-- What you will do --
In the material below, find each line holding the string "natuur" and copy it.
::: Data records :::
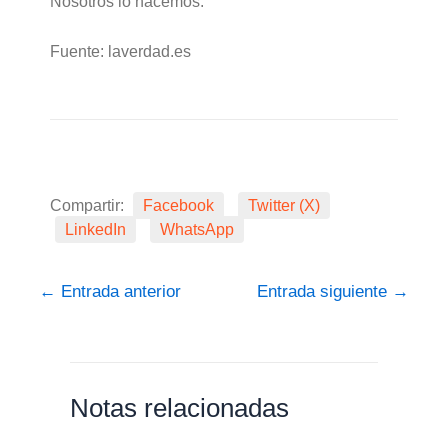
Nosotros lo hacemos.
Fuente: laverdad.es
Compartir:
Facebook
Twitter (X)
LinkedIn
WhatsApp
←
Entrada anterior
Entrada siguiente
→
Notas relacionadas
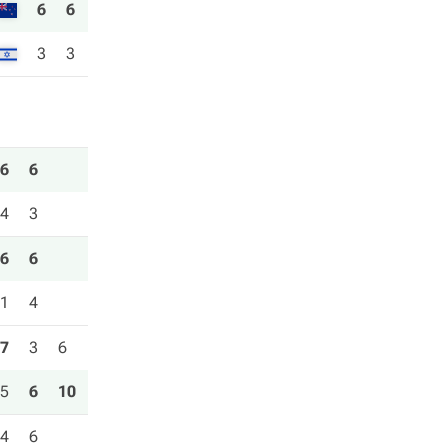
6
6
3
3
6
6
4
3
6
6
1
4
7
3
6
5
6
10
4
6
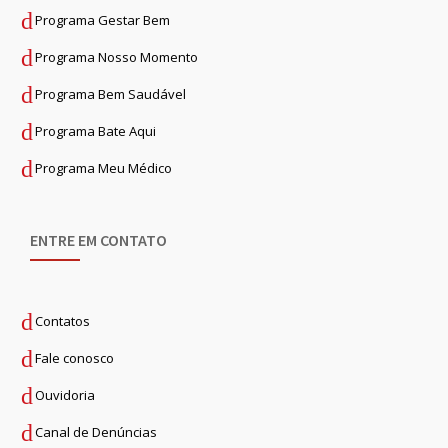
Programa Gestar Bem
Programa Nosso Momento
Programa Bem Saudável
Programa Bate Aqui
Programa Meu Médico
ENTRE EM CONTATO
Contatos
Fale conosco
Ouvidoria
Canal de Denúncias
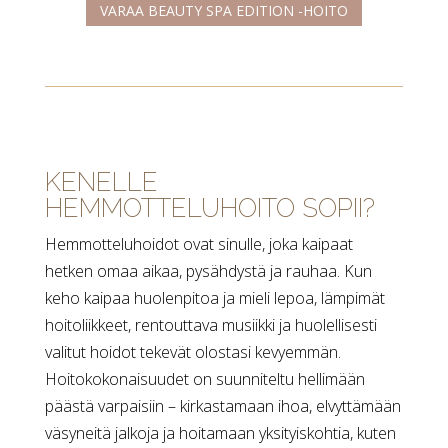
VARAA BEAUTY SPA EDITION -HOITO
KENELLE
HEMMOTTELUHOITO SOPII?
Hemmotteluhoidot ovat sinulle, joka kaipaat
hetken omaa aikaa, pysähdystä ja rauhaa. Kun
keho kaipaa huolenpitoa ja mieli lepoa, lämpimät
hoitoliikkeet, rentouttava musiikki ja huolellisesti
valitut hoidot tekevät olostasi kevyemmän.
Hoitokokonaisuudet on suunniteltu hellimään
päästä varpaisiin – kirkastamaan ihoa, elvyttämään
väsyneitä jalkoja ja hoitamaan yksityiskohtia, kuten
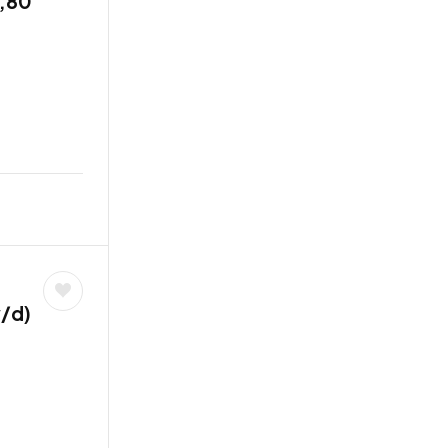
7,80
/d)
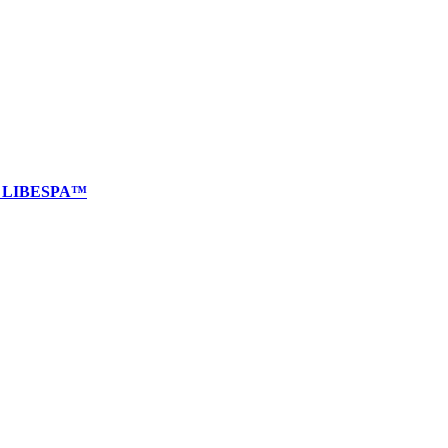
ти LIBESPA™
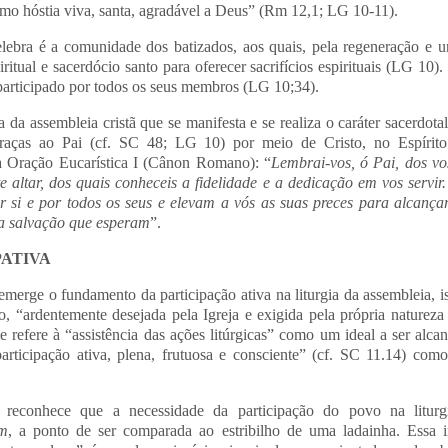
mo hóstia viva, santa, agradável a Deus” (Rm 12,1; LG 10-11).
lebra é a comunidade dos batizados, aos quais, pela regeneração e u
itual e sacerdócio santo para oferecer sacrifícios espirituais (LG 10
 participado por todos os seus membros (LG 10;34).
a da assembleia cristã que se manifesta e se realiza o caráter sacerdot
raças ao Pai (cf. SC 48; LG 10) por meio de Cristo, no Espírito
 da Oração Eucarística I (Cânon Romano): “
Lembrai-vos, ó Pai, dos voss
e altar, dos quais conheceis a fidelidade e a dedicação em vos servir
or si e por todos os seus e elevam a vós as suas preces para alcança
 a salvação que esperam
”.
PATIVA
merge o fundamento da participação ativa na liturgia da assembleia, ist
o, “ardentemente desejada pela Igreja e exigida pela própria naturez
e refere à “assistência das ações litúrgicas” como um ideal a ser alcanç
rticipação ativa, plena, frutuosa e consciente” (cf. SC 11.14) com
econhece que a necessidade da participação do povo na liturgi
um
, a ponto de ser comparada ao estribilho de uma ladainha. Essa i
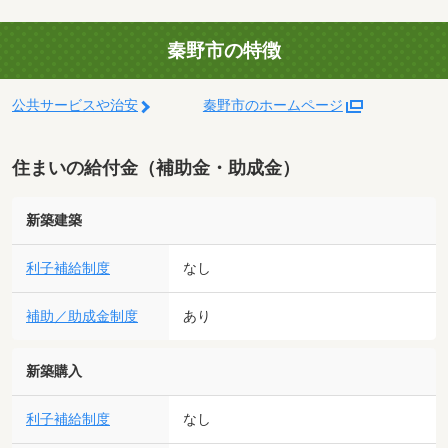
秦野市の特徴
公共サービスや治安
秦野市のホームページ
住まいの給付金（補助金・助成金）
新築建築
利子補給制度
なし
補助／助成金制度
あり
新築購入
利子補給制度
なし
:::
::: Data records :::
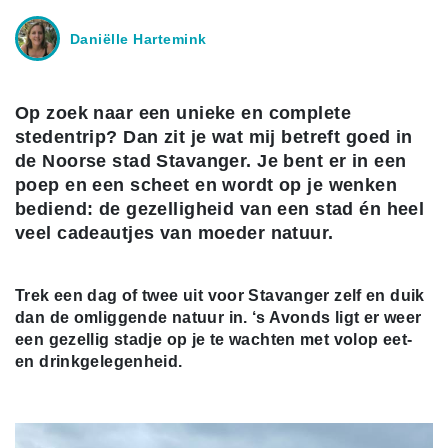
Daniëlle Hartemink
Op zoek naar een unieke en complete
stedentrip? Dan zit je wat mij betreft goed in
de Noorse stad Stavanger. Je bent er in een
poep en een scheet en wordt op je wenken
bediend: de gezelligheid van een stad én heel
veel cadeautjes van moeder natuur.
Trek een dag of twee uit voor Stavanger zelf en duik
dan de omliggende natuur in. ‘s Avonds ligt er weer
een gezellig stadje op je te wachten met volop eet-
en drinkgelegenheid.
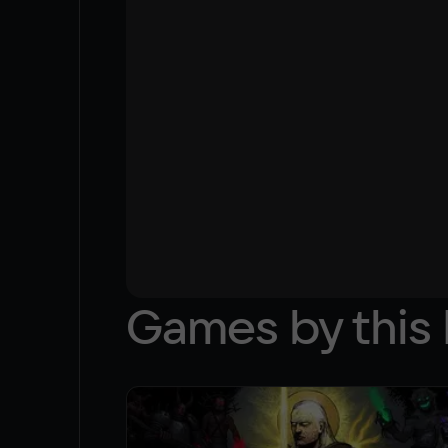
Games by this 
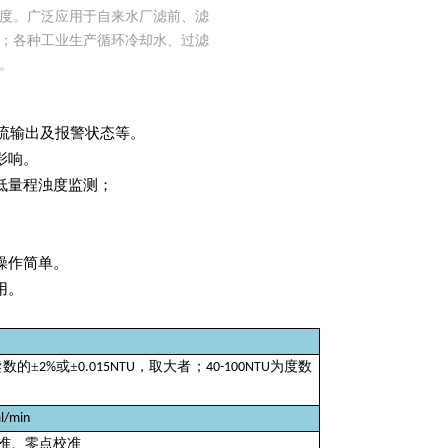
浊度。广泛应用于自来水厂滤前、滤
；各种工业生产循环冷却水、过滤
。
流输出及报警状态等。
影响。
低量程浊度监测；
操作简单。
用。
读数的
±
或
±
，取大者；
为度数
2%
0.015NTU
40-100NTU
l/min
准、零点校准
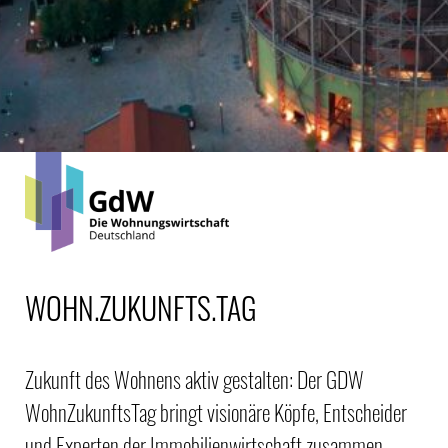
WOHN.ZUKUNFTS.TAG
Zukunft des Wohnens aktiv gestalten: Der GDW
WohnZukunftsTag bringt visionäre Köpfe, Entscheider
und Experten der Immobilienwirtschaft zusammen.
:::
-- Answer space --
veel cadeautjes van moeder natuur.
dan de omliggende natuur in. ‘s Avonds ligt er weer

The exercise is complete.